First, the financial figures (rounded up):
Revenue – $663 million (up from $574 million in 2011)
Total profit after expenses and taxes - $100 million (up from $7 million in 2011)
Of those expenses, over $300 million went into their network, which now extends to nearly 400 exchanges around the country. The underlying fibre optic network linking up TPG’s network was extended by 417km in the last 12 months, to 2264 km in total.
TPG has added 49,000 customers to its’ popular Home Phone + Internet bundles, but lost some customers for Standalone Broadband (where the home phone is through another company). Overall growth was 19,000 customers, bringing the total number of broadband subscribers near 600,000.
TPG has also added 21,000 new mobile customers to bring them up to 222,000 in total, thanks to their award winning mobile caps, starting from $9.99.
Included in this morning’s announcement to investors were plans to ramp up internet based TV through TPG, which was briefly available earlier this year but which has since undergone some retooling.
TPG broke their silence on the National Broadband Network (NBN), covering their advantages over other ISPs.
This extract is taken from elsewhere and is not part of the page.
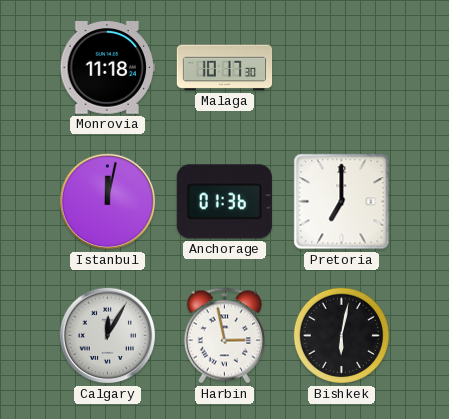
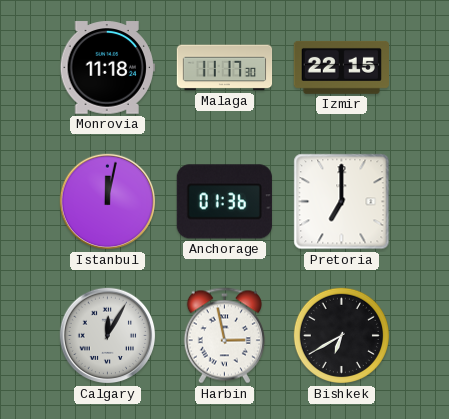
Malaga: 10:17 -> 11:17
Izmir: none -> 22:15
Bishkek: 6:02 -> 6:40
The PIPE network will be used for backhaul under the NBN. Not to mention PPC-1, TPG’s own submarine cable, for international transmission.
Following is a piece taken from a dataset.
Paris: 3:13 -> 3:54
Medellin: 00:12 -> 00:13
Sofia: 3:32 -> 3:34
Though not included in the investor pack, news of a $69.99 Unlimited NBN plan leaked to the press, with free phone calls and 12Mbps speed. This is almost 1-for-1 with the current $69.99 Super Chat Bundle, which includes unlimited data, unlimited landline calls (local, STD and 1300 numbers included) and 100 international minutes.
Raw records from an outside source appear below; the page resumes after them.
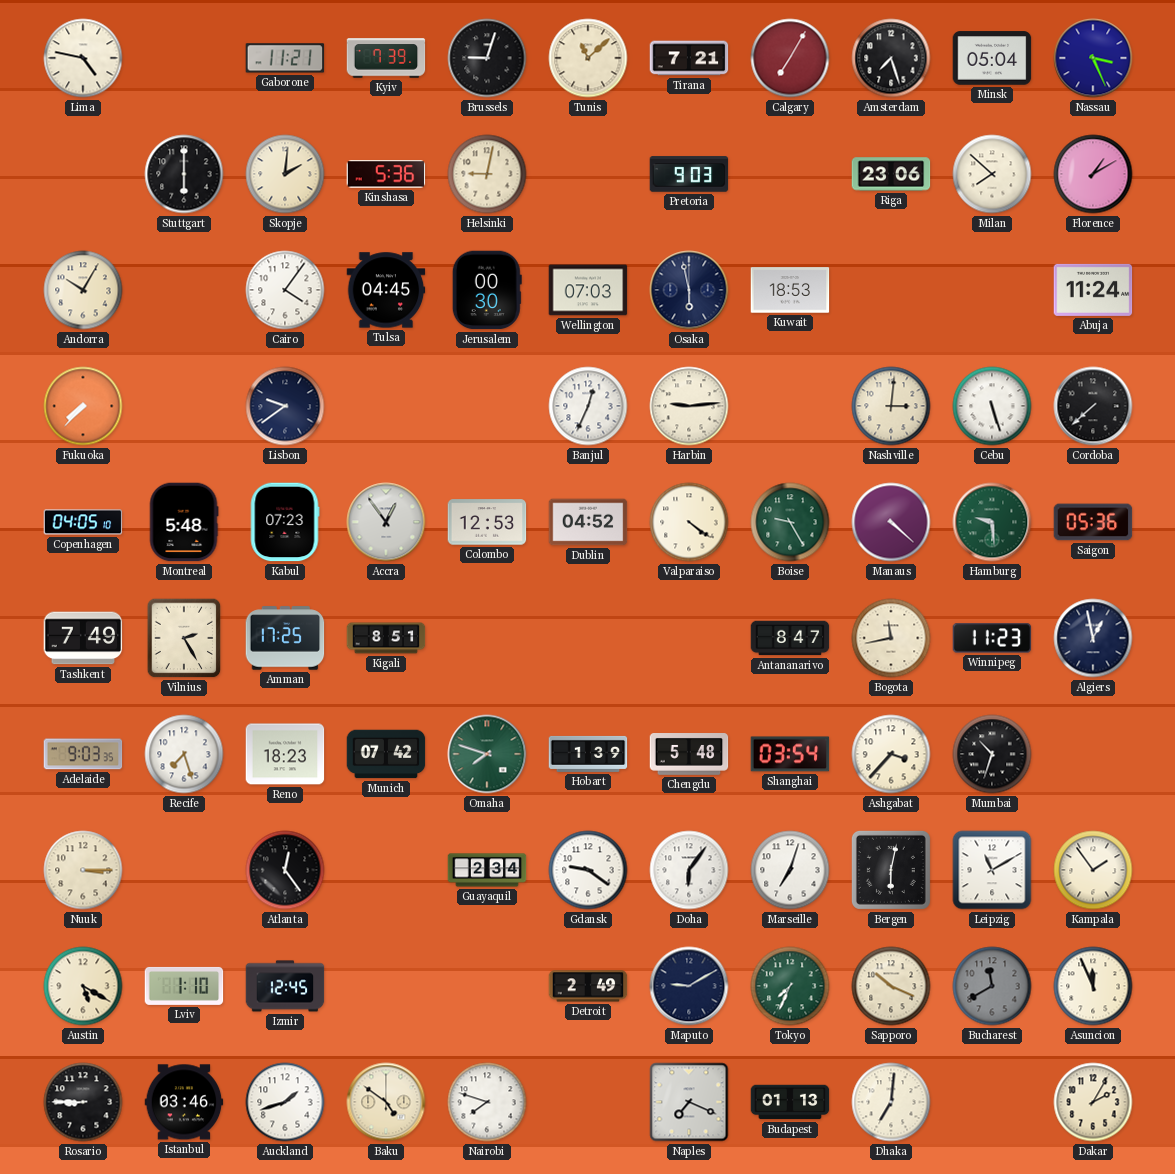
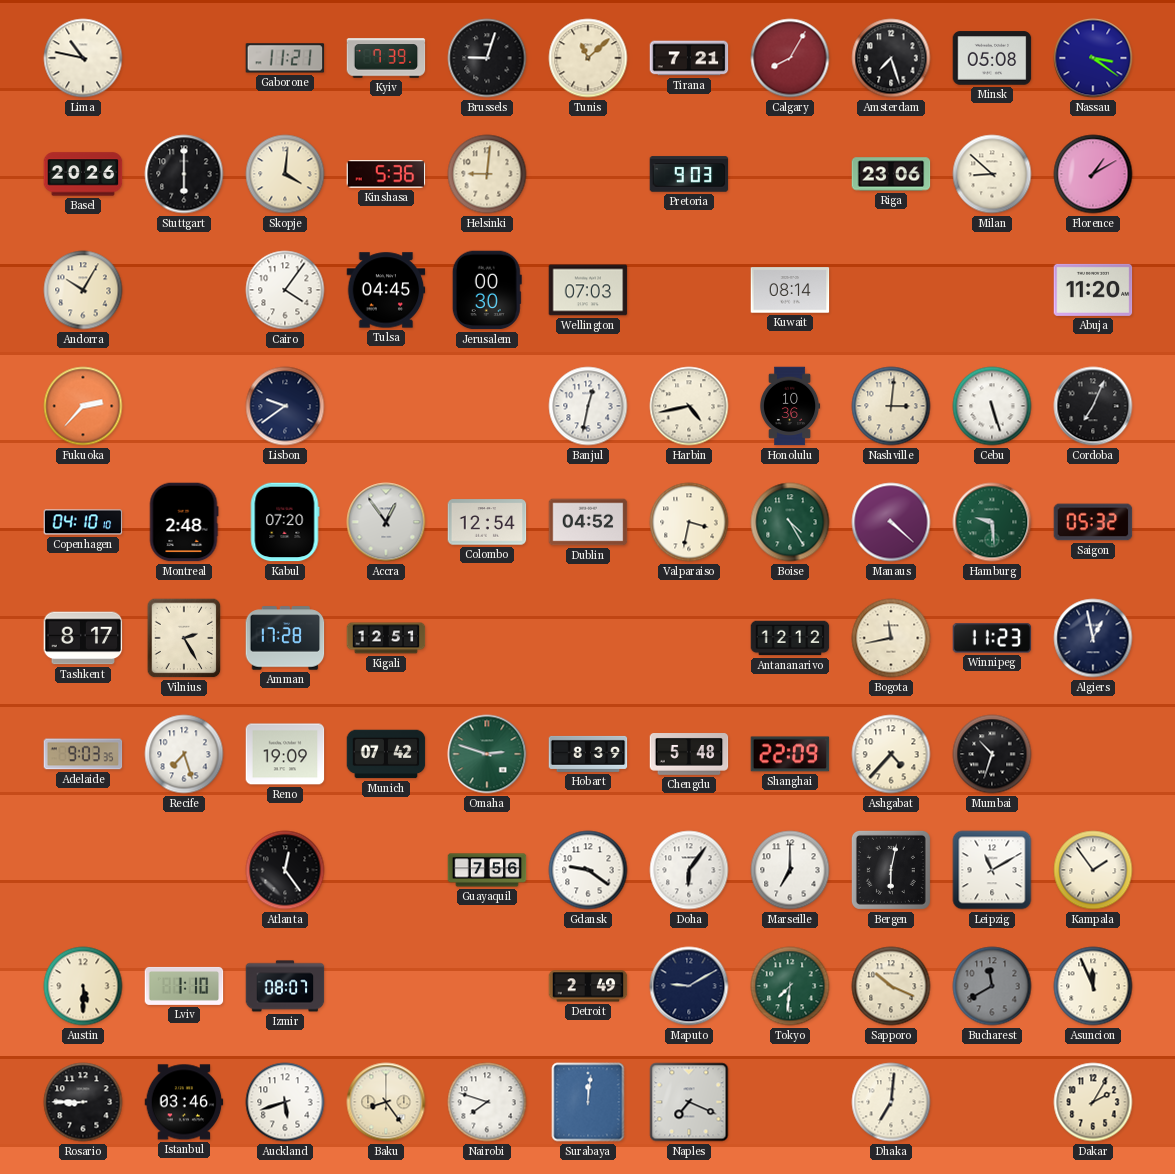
Lima: 4:47 -> 10:47
Calgary: 7:05 -> 8:05
Minsk: 05:04 -> 05:08
Nassau: 3:26 -> 3:21
Basel: none -> 20:26
Skopje: 2:01 -> 4:01
Helsinki: 9:02 -> 9:01
Milan: 7:52 -> 8:52
Osaka: 5:58 -> none
Kuwait: 18:53 -> 08:14
Abuja: 11:24 -> 11:20
Fukuoka: 7:37 -> 2:37
Banjul: 12:34 -> 12:32
Harbin: 9:14 -> 4:43
Honolulu: none -> 10:36
Cordoba: 7:38 -> 7:04
Copenhagen: 04:05 -> 04:10
Montreal: 5:48 -> 2:48
Kabul: 07:23 -> 07:20
Colombo: 12:53 -> 12:54
Valparaiso: 4:21 -> 3:32
Boise: 9:25 -> 4:25
Saigon: 05:36 -> 05:32
Tashkent: 7:49 -> 8:17
Amman: 17:25 -> 17:28
Kigali: 8:51 -> 12:51
Antananarivo: 8:47 -> 12:12
Reno: 18:23 -> 19:09
Omaha: 7:48 -> 2:48
Hobart: 1:39 -> 8:39
Shanghai: 03:54 -> 22:09
Ashgabat: 3:37 -> 4:37
Nuuk: 3:15 -> none
Guayaquil: 2:34 -> 7:56
Marseille: 7:03 -> 7:00
Austin: 5:20 -> 5:30
Izmir: 12:45 -> 08:07
Tokyo: 7:34 -> 7:31
Auckland: 1:42 -> 5:42
Baku: 4:51 -> 8:24
Surabaya: none -> 12:01
Budapest: 01:13 -> none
The leaked NBN plan for the same price will have unlimited data, unlimited landline calls and unlimited international calls to the USA, Canada, China, India, Taiwan, UK, Germany and Singapore.
Whereas ADSL2+ can reach speeds of 24 Mbps, less than half of customers connect at over 10 Mbps. By comparison, this NBN plan would be 12 Mbps to all customers, and would be available everywhere- the current TPG network extends to about 60% of the population only.
No word has been released about an Unlimited plan on higher speed tiers, but TPG has room to maneuver.
TPG’s current backhaul network is run at about 33% capacity. On the current plan, a customer on the highest speed ADSL2+ (24Mbps) could download about 6.1 terabytes in a month, if they kept it running at top speed all the time.
By comparison, the 12Mbps NBN connection would have to make room for 100% of those customers downloading a max of 3 terabytes in a month. That would mean very little movement in their current network build.
The next plan up, 25Mbps, would be very different. If 100% of customers could download a maximum 6.7 TB a month, that would mean more than doubling their current capacity. Even if a conservative estimate said that they’d have to reach 80% of their current network capacity, that’s still doable – and that’s without the inevitable improvements and upgrades they’ll be making over the next few years. AND that’s assuming every user will be trying to download the entire internet, every hour of every day of every month!
So TPG has plenty of scope to offer similar plans on 25, 50 and 100 Mbps speed tiers as the NBN gets lit up in more and more places. We’ll keep you posted on developments as soon as they come in.